Just then the library door opened behind them, and Marie announced young Dr. Shumway.

"Right on time," said the President, consulting his watch, "and your patient is just now awake. Will you tell her, doctor? We have decided to take the chance, but think you will make a better job of breaking the news to her."

"Very well," replied the doctor promptly, not pausing to meet the other members of the family. "I'll go right on up."

So he mounted the stairs to the Flag Room, wondering how he should broach the subject to the small maid soon to become his patient, but she gave him no chance for speech, for the instant she saw him bending over her, she exclaimed, "I dreamed about you last night,—the queerest dream!"

"You did! Well now, isn't that strange! I dreamed about you, too."

"O, tell me your dream," she commanded, delighted at his words.

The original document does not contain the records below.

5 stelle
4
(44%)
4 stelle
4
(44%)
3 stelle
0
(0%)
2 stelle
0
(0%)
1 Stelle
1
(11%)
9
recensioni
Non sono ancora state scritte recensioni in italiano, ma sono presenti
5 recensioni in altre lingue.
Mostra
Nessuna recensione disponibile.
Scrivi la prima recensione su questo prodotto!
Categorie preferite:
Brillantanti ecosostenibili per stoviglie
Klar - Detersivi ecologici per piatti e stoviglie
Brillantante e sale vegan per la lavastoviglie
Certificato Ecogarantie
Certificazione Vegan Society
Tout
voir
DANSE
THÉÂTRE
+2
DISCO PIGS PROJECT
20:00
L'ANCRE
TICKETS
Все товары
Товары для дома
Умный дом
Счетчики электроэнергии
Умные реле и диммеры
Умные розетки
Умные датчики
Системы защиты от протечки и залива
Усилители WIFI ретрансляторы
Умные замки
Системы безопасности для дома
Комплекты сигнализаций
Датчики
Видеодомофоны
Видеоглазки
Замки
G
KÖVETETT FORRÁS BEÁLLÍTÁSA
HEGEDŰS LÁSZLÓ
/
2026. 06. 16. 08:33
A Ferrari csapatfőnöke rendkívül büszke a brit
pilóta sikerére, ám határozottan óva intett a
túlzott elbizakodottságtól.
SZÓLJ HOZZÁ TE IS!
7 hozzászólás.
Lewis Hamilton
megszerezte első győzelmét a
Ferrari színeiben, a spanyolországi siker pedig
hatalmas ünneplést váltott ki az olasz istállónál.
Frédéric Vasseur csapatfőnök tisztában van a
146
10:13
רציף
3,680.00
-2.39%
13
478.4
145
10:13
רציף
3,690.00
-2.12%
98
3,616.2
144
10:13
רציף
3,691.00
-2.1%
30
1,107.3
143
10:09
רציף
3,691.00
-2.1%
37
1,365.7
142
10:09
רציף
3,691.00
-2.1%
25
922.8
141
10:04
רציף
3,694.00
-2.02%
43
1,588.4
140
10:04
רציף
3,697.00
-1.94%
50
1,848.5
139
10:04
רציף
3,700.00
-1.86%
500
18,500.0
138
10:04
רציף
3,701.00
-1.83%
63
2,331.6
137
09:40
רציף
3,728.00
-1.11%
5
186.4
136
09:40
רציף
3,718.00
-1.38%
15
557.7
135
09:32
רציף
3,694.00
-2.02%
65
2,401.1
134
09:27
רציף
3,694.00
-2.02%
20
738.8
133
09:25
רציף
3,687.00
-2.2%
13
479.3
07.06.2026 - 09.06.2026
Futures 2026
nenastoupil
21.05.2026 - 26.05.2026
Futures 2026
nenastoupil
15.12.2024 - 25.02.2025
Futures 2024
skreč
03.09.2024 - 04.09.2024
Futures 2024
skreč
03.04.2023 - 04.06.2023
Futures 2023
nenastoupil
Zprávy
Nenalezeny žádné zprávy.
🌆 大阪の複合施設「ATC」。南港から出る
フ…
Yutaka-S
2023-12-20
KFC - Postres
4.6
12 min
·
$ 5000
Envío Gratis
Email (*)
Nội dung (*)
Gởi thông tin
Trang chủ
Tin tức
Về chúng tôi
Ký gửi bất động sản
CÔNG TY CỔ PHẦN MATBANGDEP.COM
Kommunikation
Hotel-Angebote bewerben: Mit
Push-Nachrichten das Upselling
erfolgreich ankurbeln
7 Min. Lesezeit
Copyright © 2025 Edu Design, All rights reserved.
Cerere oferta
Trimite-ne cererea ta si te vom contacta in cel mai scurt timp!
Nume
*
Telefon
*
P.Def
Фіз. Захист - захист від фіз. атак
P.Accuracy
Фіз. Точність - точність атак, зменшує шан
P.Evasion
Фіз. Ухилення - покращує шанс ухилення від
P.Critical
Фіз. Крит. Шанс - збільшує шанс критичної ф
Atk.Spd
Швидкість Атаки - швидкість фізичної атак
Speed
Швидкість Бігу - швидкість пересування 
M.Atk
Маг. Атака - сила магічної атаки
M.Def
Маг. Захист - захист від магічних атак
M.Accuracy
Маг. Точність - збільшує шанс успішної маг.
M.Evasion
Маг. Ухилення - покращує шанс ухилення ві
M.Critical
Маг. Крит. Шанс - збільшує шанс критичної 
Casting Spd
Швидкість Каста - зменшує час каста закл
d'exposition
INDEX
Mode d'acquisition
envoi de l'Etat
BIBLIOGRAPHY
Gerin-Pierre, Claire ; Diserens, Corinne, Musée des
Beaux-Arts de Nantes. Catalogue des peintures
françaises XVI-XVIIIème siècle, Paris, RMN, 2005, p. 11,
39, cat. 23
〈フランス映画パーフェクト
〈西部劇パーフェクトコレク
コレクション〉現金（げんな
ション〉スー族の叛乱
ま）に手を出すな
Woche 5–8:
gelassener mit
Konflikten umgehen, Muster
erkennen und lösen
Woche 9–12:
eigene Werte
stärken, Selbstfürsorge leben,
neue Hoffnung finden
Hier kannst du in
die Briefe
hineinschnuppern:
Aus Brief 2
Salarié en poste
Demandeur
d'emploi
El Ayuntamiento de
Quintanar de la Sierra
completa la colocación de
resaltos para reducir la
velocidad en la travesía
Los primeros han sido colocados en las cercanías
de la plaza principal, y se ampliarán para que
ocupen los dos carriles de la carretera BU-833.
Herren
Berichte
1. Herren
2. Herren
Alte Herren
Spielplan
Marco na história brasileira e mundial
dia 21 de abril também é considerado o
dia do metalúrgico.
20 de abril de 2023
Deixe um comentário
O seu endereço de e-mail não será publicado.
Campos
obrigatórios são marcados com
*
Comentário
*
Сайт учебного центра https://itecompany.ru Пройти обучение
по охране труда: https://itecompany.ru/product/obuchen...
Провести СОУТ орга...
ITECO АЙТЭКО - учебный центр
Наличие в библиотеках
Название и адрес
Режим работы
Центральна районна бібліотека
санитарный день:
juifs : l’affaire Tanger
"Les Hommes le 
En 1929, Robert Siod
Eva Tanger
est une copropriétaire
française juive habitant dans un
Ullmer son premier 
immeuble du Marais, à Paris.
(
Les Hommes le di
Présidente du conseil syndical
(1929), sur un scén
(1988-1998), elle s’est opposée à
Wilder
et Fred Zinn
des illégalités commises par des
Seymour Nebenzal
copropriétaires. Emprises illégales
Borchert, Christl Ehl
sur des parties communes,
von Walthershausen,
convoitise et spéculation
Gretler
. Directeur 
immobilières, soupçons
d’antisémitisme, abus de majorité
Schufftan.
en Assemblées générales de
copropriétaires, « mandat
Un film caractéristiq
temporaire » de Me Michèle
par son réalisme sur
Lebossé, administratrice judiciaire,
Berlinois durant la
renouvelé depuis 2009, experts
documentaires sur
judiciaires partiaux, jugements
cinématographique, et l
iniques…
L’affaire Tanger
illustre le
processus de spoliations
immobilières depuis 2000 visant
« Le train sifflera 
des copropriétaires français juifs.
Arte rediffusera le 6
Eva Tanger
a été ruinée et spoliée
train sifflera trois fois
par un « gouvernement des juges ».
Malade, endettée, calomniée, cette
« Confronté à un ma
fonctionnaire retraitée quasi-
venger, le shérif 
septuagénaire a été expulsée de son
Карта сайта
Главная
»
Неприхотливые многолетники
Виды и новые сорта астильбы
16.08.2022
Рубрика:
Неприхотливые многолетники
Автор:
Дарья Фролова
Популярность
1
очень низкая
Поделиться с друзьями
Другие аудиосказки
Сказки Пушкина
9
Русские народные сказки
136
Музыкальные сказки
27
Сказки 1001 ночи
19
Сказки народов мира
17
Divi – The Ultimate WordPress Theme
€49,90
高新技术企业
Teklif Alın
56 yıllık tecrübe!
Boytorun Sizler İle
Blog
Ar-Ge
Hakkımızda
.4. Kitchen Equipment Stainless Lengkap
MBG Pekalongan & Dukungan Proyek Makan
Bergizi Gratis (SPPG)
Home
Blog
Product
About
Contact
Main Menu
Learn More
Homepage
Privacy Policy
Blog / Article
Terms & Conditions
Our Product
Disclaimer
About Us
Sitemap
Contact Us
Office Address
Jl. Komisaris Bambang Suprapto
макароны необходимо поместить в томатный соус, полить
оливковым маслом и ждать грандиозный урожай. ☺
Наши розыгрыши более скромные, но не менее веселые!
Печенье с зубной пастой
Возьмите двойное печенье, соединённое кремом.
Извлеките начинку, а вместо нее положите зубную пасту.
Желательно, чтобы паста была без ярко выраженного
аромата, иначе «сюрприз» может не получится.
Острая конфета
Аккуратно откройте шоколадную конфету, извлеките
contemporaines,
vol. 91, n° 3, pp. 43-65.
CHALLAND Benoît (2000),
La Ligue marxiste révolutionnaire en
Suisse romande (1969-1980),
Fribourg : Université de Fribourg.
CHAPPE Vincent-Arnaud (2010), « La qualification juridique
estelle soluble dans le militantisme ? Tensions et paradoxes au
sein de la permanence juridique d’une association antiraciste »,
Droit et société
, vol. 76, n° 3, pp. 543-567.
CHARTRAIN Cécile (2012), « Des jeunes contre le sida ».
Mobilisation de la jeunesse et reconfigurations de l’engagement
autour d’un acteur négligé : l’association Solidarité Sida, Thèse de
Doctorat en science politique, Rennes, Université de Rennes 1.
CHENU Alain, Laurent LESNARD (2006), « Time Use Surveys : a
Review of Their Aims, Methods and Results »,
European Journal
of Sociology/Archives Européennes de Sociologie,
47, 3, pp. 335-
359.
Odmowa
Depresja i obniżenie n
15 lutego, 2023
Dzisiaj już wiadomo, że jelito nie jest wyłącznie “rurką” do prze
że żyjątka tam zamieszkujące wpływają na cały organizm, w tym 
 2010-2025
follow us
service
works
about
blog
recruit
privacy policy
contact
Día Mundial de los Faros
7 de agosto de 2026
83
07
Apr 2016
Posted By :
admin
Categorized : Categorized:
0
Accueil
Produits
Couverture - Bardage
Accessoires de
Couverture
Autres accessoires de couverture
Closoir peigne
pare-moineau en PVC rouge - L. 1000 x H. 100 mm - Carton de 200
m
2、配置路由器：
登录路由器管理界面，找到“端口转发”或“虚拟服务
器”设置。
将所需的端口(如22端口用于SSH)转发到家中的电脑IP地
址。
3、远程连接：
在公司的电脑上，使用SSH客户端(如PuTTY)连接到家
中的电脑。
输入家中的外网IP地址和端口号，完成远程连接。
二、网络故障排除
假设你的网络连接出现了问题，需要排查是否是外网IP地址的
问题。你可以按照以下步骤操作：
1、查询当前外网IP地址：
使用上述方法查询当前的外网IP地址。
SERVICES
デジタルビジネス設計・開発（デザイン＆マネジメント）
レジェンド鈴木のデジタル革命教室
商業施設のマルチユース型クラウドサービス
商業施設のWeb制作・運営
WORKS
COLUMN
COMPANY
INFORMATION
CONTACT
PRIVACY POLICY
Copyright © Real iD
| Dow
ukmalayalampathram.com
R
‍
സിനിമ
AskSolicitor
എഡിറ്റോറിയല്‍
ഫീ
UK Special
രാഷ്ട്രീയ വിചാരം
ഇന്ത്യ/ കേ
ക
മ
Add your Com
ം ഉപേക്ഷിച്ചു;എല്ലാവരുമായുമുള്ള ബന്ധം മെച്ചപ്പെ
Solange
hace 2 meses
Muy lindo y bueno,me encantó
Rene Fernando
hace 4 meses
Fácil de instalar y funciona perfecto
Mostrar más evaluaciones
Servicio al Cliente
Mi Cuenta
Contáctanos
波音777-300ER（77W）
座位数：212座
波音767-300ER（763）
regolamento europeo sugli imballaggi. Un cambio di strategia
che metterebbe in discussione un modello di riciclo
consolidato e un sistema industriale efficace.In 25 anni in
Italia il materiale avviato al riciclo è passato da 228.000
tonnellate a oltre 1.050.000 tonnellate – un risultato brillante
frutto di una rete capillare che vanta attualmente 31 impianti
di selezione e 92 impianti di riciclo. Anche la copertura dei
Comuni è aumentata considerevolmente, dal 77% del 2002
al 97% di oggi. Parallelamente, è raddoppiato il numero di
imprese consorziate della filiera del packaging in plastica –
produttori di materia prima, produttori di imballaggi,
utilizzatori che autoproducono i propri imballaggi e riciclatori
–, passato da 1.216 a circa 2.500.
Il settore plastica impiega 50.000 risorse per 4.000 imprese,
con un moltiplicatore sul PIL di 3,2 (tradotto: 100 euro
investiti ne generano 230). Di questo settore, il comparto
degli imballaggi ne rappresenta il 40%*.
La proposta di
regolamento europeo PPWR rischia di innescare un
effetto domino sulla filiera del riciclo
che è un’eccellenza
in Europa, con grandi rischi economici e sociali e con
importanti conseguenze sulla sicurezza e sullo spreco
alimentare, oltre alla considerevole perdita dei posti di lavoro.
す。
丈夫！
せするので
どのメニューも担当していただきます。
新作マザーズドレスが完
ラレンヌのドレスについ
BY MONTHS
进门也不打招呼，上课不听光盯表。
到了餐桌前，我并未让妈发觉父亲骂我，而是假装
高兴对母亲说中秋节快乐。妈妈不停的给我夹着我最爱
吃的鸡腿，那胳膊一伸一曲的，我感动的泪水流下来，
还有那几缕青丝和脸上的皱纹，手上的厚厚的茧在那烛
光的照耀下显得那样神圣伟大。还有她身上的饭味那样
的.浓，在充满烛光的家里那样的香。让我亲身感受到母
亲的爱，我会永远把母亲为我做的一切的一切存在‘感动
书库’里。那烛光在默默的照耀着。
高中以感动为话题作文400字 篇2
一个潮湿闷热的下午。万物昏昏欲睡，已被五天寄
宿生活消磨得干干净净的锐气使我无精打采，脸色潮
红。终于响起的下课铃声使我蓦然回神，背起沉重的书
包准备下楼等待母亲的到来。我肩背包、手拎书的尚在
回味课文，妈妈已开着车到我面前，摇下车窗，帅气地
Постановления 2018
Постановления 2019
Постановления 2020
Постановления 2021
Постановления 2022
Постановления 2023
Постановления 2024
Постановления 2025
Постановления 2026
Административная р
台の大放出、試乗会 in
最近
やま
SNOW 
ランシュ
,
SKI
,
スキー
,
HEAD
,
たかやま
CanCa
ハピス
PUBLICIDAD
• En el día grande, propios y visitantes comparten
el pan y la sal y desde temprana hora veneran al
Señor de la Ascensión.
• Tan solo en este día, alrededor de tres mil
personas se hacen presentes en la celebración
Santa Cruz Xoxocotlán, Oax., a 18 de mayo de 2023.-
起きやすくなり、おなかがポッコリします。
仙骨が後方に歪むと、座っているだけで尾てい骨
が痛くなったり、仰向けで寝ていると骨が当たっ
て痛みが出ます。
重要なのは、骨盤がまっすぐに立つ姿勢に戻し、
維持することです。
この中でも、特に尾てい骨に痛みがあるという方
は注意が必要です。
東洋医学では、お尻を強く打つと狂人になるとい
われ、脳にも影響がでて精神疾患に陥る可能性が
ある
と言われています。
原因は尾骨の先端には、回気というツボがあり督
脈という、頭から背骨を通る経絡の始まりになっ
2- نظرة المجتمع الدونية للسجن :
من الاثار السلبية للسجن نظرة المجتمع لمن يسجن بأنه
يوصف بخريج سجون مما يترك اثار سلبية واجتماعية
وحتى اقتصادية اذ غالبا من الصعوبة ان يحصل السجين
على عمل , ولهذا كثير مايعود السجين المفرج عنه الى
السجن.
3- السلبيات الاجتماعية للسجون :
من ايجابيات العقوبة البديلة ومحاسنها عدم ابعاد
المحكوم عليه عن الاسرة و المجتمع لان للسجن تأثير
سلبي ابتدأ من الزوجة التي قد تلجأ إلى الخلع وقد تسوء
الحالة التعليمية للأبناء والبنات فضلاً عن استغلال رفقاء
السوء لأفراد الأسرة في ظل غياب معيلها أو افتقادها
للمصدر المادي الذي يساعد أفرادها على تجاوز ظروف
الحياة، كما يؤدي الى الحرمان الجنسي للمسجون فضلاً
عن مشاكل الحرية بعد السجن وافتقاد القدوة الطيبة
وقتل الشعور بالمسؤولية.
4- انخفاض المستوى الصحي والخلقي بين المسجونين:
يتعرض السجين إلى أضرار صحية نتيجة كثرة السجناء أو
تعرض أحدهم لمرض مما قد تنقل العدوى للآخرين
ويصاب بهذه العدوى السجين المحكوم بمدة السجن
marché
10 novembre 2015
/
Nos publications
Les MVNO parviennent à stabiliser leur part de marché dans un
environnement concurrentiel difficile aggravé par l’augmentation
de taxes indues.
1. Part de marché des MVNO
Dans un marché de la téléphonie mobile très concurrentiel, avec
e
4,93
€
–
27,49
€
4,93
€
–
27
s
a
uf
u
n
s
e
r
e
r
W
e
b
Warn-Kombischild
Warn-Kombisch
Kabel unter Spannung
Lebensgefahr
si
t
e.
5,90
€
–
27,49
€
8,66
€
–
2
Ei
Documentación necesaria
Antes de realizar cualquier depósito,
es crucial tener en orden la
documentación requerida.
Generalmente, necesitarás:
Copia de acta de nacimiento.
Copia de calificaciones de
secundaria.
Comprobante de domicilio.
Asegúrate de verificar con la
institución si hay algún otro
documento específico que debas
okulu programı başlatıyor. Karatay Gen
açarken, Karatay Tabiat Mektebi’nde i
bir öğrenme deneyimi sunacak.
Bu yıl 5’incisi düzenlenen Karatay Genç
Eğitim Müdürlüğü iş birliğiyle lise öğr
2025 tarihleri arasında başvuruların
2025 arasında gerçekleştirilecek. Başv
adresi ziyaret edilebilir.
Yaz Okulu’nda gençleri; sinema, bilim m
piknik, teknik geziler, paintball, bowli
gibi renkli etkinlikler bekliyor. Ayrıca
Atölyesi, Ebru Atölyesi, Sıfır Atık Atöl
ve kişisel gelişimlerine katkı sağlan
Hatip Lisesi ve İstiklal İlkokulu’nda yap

"You first, my girl. Then you shall hear mine."

"Well, I thought I was on a hard, hard bed in the middle of a great, big room, and all around the room were rows and rows of shelves, just like the pickle closet in our Parker cellar. They were empty at first, but just as I was beginning to wonder what they were all for, I noticed a funny little hump-backed man sitting in one corner, dangling his legs over the edge of the shelf, and when I asked him who he was, he said he was one of my naughties. I didn't know what he meant, so he 'xplained that he was the bad spirit inside of me, which painted Mr. Hardman's barn once when I got mad at him. Then all of a sudden, I saw that the shelves were full,—just plumb full of people. Some were little and ugly, like the hump-back, and some were big and beautiful. The big ones were the goodies I had done. There was the time I sang for the hand-organ man, and the time I gave my circus money to the miss'nary, and the time I took the sick monkey home, and the time I carried pansies to my Lilac Lady, and—oh, crowds of 'em. But I 'most believe there were more naughties than goodies like Faith's State Fair cake which I spoiled, and the faces I made at old Skinflint when he wouldn't let us pick raspberries and all the times I bothered Grandpa by giving away my own and other folks's junk. O, I could see them all piled up on those shelves, and I began to cry about it, when who should come into the room but you and what do you s'pose you did, Dr. Dick?"

"I haven't the faintest idea," he confessed. "Tell me quickly."